Our two biggest focuses have always been prevention of transmission and the study of the natural history of disease; once somebody is infected, what happens? Eric Hunter, my husband, is studying the genetics of the virus and looking at the characteristics of the virus that is transmitted, or at least the virus that establishes infection, because these viruses are likely to be very important from a vaccine perspective. That work was published in Science a couple of months ago. Dick Kaslow and James Tang, who are immunogeneticists, have been looking at the genetics of the host. They've published a great deal on the genetic markers associated with living a long time once you have HIV, versus succumbing quickly to the infection, developing disease and dying. Just recently they had a paper in The Lancet looking at host genetics in HIV transmission in our Zambia discordant couples. The bottom line there is that the more similar husband and wife were with respect to the genetics that code for immune responses, the more likely it was that virus was transmitted from one to the other because being genetically similar means you have similar immune responses, at least with respect to the aspects that they studied.
We've also just done some behavioral studies this summer with a student from Emory, Joyce Au, where we're providing ARVs (antiretrovirals) to our sick patients in Rwanda with Global Fund support. We’ve just completed a survey of the partners in discordant couples who are sick and getting ARVs. Actually, that reminds me—in every case, their drug buddy was their spouse, who was helping them remember to take the drugs and so forth. We asked them, “So how has this affected your condom usage? Do you feel that you still need condoms? Are you okay now and you don't need them?” And 100% of the people that we interviewed said, “No, no, condoms are more important than ever because the last thing I'd want to do is transmit a resistant virus to my spouse.” So they’re extremely sophisticated in their thinking about this.
What do you consider should be the key goals for HIV/AIDS prevention in the next couple of years, and perhaps in the more medium term?
Well, applying behavioral strategies that we know work; in sub-Saharan Africa, couples testing and counseling. I think that should be a number-one promotional strategy, and CDC has adopted it as a centerpiece, even though they don't have much practical experience with it they have agreed that it's important. And to get more people on the bandwagon, that the largest risk group on the planet is cohabiting couples in sub-Saharan Africa, and the only thing that is known to work with them is couples testing. So that's number one.

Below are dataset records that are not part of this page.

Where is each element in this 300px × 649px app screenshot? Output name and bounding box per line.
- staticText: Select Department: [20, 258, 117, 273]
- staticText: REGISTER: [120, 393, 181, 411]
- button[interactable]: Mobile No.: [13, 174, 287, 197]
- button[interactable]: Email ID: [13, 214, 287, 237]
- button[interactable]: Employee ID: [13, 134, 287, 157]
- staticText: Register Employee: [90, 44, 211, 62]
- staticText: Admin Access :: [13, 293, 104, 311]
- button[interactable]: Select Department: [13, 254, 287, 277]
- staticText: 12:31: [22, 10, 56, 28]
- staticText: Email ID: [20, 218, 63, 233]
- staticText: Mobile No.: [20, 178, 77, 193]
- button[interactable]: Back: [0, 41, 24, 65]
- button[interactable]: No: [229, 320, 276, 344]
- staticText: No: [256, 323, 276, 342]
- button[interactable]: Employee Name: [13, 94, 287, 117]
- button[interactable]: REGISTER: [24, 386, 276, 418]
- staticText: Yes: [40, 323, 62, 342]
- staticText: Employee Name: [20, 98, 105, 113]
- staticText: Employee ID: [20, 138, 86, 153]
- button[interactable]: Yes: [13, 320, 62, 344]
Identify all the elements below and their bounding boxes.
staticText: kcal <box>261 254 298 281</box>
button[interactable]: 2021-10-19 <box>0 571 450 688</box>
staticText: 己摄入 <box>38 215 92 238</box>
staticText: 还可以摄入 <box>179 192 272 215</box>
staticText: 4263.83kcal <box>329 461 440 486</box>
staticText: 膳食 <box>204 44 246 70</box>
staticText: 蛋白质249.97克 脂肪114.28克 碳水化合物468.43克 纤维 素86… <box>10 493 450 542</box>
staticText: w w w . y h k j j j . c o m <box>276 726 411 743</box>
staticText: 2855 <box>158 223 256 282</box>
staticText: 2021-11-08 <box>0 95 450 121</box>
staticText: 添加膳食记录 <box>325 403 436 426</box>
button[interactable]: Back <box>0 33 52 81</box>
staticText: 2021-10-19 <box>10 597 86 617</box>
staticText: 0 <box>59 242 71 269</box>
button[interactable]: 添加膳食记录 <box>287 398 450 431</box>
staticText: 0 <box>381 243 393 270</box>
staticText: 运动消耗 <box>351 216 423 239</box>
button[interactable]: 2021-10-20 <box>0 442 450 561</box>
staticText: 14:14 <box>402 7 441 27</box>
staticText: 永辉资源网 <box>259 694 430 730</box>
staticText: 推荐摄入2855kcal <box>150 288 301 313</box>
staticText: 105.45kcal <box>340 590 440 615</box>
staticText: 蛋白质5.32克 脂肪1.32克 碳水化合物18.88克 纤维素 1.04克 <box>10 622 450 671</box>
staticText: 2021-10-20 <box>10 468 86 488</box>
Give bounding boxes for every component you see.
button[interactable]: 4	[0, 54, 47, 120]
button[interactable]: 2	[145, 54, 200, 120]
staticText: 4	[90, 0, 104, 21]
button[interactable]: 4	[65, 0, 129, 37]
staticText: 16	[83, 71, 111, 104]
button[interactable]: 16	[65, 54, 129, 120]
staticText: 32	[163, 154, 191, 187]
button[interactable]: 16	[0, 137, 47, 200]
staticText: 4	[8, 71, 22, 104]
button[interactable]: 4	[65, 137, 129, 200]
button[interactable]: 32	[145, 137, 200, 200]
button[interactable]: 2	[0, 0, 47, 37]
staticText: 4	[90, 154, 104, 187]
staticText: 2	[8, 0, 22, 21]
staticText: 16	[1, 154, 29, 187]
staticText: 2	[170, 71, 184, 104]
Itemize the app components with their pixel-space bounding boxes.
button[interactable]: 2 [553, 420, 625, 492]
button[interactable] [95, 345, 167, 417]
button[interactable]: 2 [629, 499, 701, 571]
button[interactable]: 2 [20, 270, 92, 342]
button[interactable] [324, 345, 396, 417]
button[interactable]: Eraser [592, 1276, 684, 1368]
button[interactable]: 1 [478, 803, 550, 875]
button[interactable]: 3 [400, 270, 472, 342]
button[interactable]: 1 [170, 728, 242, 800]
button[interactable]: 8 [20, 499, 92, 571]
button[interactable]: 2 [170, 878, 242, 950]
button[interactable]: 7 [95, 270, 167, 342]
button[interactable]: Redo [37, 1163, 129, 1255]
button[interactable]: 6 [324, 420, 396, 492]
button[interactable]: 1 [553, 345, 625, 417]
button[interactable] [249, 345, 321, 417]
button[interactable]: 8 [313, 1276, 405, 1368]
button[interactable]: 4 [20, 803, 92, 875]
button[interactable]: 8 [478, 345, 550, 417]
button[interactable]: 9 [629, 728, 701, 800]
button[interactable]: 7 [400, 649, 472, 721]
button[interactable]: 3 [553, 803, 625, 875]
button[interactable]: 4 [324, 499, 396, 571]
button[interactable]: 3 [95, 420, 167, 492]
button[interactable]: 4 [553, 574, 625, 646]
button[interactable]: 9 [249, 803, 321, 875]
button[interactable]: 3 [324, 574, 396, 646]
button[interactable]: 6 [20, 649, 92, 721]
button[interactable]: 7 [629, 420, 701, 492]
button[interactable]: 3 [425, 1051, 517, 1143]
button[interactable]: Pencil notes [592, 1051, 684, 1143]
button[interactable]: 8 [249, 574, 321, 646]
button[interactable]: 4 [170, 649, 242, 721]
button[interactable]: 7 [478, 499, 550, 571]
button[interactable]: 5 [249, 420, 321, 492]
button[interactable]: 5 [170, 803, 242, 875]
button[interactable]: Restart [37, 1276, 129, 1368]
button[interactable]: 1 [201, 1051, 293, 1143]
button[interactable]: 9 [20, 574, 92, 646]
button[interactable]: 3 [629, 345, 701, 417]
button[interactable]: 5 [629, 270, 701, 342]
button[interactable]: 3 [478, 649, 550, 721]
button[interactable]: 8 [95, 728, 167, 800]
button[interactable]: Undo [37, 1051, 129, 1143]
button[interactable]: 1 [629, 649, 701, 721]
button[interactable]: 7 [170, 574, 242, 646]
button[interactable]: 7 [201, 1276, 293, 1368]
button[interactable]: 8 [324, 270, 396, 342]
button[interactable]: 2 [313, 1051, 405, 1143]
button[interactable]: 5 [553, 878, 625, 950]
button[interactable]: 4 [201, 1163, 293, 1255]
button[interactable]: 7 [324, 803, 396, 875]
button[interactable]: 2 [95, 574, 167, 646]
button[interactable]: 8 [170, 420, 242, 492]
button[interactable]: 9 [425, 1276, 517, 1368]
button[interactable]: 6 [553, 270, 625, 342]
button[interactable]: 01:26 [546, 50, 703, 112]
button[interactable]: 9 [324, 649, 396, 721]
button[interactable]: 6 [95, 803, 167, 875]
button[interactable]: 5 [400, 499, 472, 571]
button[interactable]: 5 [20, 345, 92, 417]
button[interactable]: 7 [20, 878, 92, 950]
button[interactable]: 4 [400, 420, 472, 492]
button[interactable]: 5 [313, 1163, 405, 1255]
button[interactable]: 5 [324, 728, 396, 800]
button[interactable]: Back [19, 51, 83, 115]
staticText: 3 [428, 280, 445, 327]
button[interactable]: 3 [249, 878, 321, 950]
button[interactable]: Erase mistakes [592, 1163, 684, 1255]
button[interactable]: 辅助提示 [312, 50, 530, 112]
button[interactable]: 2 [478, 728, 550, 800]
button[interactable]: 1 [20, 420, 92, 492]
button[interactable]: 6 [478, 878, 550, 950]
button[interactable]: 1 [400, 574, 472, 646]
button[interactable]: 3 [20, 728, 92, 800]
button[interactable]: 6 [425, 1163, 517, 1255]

And then the next step is vaccines, which I see as the most feasible biomedical prevention/intervention on the horizon, despite the obstacles.
What kinds of things are you working on now and what do you think are the most exciting areas of HIV/AIDS prevention?
Right now, my grants are behavioral in nature; promoting couples VCT, combining VCT messages or prevention messages with family-planning messages. Our cohorts act as a source of samples for studies like Eric's looking at the virus and Dick Kaslow's looking at the genetics of the host, and other investigators who are interested in immune responses. And then we're gearing up for vaccines, which is, I'd say, the most exciting thing we're doing right now.